FIRST POSTED: 01/01/13
It is with much sadness that I report on the *recent passing of Cob Records in Bangor’s High Street. Cob Records was a 50-year-old institution as far as mail-order records was concerned, although I’m happy to confirm that the original Cob Records in Porthmadog is very much still in business. Back in a previous lifetime I spent many years making deliveries around north Wales and whenever I had an opportunity to pass through Porth I used to stop in that super convenient but tiny car park right outside the shop to see what they had on offer there. It was here that I first heard, among many, many others, Van Morrison’s Astral Weeks and Stevie Wonder’s Songs in the Key of Life and listening to the latter album, in fact a double album, straight through meant a late finish that day. Heavy caravan traffic on the A487 was the excuse I usually used when visiting Cob. As far as I was then concerned, shopping in Cob Records was as cool as it gets, except for working there.

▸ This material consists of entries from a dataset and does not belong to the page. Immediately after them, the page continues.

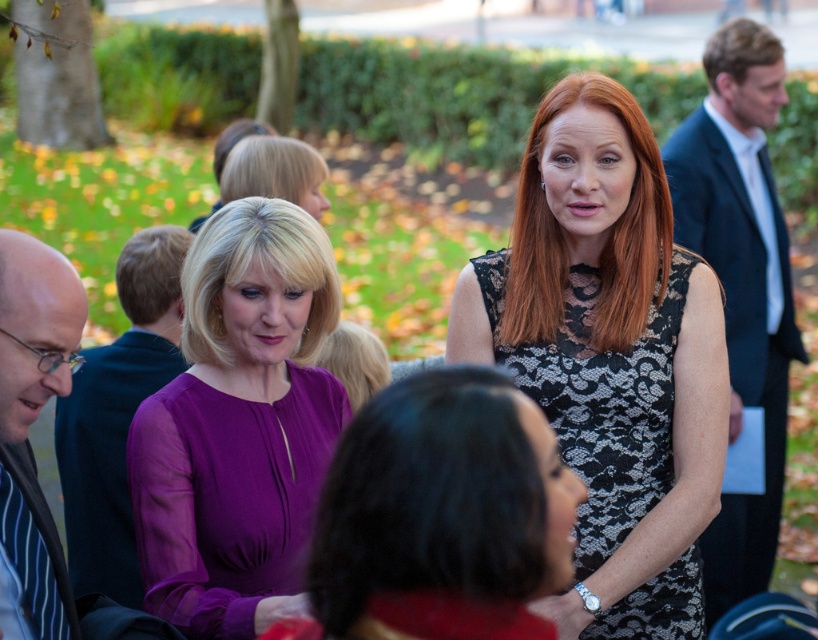 You are standing at the origin point in the image. There are two points marked in the scene. Which point, point (324, 237) or point (43, 348), is located behind the other?

Point (324, 237) is behind point (43, 348).

Consider the image. You are organizing a charity event and need to seat guests based on their attire. You have two guests wearing the dark blue suit at right and the matte black suit at left. Which guest should you seat in a larger chair to accommodate their suit?

The dark blue suit at right has a larger size compared to the matte black suit at left, so you should seat the guest wearing the dark blue suit at right in a larger chair.

You are at a park event and see two people wearing the black lace dress at center and the striped fabric shirt at left. Which one is positioned more to the left side of the scene?

The striped fabric shirt at left is positioned more to the left side of the scene compared to the black lace dress at center. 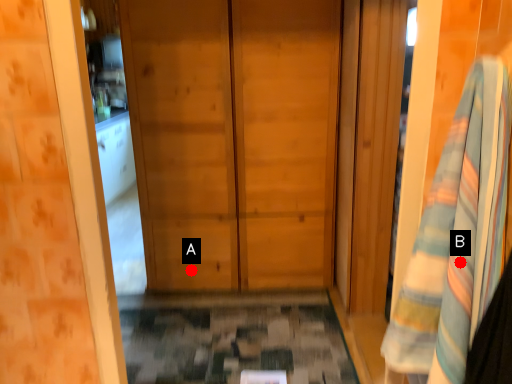 Question: Two points are circled on the image, labeled by A and B beside each circle. Which point is farther from the camera taking this photo?

Choices:
 (A) A is further
 (B) B is further

Answer: (A)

I used to spend most of my time in the ‘M’ sections where I picked up albums (yes, we’re talking LPs here) by Joni Mitchell, Van Morrison and Pat Metheny, all nestling comfortably together. Browsing through the records shops in Barcelona for the latest releases from these artists would require some movement as they would be filed under J, V and P, respectively. Joe Jackson, Marilyn Manson and Manfred Mann obviously wouldn’t cause problems but they are the exceptions. The late, but non-lamented Virgin Superstore in its short life in Barcelona even had albums by the same artists on different floors. Joni Mitchell’s Mingus was in the basement, in the Jazz section, while her early, folkier albums such as Clouds were on the first floor.

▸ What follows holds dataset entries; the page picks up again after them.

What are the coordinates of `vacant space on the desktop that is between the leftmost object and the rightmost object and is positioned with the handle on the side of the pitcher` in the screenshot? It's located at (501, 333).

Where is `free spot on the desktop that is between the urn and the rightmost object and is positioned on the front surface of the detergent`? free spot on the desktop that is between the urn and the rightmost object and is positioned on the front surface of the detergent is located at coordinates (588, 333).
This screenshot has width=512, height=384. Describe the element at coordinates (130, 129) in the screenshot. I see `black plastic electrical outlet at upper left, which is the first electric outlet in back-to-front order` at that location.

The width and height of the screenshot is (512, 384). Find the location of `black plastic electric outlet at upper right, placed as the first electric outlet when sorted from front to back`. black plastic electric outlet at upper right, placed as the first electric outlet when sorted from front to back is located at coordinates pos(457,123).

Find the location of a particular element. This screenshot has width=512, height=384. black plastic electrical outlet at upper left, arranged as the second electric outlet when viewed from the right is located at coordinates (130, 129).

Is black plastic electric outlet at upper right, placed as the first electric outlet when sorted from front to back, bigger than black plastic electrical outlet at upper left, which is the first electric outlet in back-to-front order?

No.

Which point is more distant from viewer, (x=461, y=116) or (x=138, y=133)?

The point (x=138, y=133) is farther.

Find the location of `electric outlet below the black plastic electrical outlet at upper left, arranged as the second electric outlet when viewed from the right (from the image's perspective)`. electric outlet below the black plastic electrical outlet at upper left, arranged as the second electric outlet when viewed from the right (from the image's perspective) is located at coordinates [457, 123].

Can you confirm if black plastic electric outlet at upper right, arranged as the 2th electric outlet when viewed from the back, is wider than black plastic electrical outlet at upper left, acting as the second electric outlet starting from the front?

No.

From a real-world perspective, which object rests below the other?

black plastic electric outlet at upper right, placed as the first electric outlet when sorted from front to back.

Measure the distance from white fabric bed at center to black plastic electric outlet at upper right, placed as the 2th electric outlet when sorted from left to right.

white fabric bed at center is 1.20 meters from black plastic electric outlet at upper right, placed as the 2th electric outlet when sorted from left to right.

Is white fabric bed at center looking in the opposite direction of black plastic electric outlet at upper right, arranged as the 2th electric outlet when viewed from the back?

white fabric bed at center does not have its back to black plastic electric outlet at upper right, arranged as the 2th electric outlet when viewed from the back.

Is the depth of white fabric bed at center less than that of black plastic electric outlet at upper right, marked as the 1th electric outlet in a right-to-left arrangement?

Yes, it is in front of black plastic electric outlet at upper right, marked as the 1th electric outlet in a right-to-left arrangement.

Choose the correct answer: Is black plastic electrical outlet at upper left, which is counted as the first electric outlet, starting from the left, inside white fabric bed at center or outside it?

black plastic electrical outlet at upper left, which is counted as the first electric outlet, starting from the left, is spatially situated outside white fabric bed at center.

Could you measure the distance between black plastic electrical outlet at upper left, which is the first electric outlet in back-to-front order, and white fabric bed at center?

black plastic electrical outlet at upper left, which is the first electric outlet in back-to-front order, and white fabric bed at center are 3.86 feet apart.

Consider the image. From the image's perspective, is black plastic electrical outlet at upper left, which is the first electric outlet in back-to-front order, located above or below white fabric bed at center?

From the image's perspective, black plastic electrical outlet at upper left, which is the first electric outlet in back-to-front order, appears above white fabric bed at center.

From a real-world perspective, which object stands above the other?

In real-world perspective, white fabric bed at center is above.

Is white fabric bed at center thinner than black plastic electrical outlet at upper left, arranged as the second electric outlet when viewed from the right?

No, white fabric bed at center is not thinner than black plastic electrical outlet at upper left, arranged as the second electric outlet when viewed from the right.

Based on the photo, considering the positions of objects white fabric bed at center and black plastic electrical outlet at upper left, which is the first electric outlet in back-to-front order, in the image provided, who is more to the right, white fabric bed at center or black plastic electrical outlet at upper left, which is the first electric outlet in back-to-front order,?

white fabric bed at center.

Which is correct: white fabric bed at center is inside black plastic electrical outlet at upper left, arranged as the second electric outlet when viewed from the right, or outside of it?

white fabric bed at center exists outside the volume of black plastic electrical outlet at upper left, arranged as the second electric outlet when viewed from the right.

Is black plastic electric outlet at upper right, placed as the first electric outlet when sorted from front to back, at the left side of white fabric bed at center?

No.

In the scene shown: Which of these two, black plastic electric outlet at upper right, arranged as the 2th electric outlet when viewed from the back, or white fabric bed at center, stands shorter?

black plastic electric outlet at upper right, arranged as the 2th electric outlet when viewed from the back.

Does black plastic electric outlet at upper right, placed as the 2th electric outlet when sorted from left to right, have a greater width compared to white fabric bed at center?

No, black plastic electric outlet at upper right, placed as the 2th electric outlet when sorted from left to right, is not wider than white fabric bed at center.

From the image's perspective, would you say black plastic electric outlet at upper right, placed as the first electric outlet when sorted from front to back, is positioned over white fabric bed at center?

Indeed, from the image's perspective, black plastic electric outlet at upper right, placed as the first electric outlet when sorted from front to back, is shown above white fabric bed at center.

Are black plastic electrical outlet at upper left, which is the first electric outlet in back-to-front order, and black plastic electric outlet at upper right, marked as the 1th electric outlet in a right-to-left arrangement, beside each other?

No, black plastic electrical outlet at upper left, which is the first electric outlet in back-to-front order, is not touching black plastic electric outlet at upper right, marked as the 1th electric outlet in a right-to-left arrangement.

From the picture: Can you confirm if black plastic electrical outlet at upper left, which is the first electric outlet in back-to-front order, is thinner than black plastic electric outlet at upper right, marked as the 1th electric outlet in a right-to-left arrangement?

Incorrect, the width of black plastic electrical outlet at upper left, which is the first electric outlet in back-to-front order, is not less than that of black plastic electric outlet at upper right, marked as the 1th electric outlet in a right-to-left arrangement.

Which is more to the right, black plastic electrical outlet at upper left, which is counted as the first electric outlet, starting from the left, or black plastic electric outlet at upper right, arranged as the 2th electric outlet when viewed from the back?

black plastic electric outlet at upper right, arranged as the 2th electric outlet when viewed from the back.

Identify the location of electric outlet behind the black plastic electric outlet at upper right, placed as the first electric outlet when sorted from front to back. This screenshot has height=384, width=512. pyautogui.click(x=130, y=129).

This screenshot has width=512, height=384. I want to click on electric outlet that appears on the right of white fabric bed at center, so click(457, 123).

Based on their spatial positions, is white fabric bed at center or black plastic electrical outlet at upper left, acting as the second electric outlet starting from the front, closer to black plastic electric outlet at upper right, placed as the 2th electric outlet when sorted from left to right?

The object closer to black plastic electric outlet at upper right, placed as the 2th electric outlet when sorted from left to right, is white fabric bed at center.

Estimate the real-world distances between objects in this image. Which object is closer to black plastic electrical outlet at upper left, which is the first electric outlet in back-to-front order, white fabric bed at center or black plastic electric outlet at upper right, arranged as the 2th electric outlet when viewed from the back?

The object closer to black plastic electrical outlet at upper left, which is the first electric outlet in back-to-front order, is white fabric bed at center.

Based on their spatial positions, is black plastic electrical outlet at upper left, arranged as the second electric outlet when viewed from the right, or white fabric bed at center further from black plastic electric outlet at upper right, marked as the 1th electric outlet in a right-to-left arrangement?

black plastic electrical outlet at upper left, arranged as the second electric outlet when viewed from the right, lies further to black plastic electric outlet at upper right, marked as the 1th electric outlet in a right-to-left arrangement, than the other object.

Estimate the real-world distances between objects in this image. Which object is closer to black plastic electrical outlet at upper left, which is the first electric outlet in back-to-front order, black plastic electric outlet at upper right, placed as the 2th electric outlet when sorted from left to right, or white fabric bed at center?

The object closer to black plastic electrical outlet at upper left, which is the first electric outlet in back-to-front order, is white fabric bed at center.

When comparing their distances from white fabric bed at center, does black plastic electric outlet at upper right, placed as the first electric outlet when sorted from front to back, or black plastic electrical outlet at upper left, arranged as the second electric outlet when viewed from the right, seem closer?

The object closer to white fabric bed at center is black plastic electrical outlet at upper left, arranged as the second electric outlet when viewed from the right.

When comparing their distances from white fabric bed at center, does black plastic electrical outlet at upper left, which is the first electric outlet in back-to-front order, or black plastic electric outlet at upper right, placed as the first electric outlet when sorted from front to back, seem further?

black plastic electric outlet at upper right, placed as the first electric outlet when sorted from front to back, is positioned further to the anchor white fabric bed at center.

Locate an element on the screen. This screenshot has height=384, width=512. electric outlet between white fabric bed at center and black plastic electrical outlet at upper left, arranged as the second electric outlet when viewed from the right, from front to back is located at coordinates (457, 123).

The problem is worse with bands whose names are not personal names but combinations of words, like Dire Straits and Thin Lizzy, which were usually found under D and T, respectively. When the group’s name was a combination of an adjective and noun, the Rolling Stones, and the Travelling Wilburys for example, the letter of the noun was used for filing purposes. In Barcelona, and in Spain in general, it’s the other way around, and while the brits would talk about the ‘Stones’ and the ‘Wilburys’, here in bcn these bands would be referred to as ‘los Rollings’ and ‘Los Travellings’.

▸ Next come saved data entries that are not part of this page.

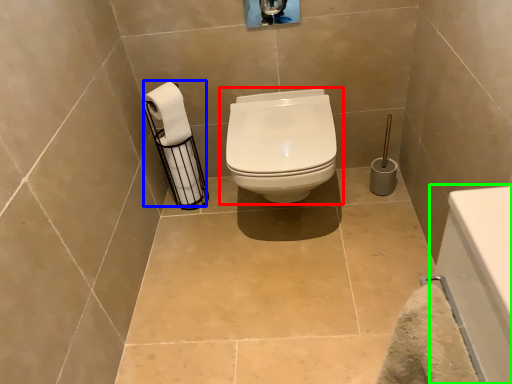 Question: Which object is positioned closest to toilet (highlighted by a red box)? Select from toilet paper (highlighted by a blue box) and bath (highlighted by a green box).

Choices:
 (A) toilet paper
 (B) bath

Answer: (A) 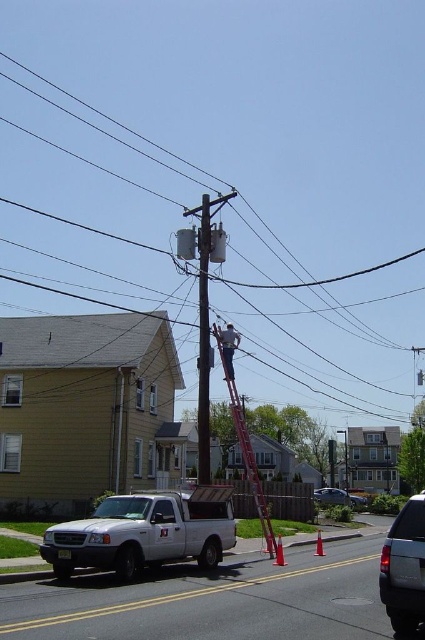 Question: Does smooth gray pole at center appear on the right side of red metallic ladder at center?

Choices:
 (A) yes
 (B) no

Answer: (B)

Question: Which of the following is the closest to the observer?

Choices:
 (A) metallic pole at center
 (B) red metallic ladder at center
 (C) silver metallic sedan at center

Answer: (B)

Question: Which object is farther from the camera taking this photo?

Choices:
 (A) brown wooden telegraph pole at center
 (B) smooth gray pole at center

Answer: (A)

Question: Is white matte truck at lower left thinner than brown wooden telegraph pole at center?

Choices:
 (A) yes
 (B) no

Answer: (A)

Question: Is smooth gray pole at center bigger than metallic silver ladder at center?

Choices:
 (A) yes
 (B) no

Answer: (A)

Question: Which of the following is the farthest from the observer?

Choices:
 (A) metallic pole at center
 (B) silver metallic sedan at center
 (C) smooth gray pole at center

Answer: (B)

None of this is too important; I’d usually go through all the letters anyway but this cultural peculiarity in filing has a parallel with the way books are arranged on bookshelves here in Spain. I, like most British browsers, would typically incline my right ear to my right shoulder and scan the book titles as I made my way along the shelves. This is impossible in Spain and is exceedingly annoying because the titles on the spines of the books are sometimes printed from top to bottom and sometimes from bottom to top, thus causing shoppers to tilt their heads towards alternate shoulders like boxers pretending to listen to the referee’s final instructions just before they touch gloves and head for their respective corners. For someone, like me, with problems with the cervicals, book shopping in Spain is a big hassle, and totally avoidable.
Is it too late to sort this out before I give up the ghost and have to buy all my books from websites?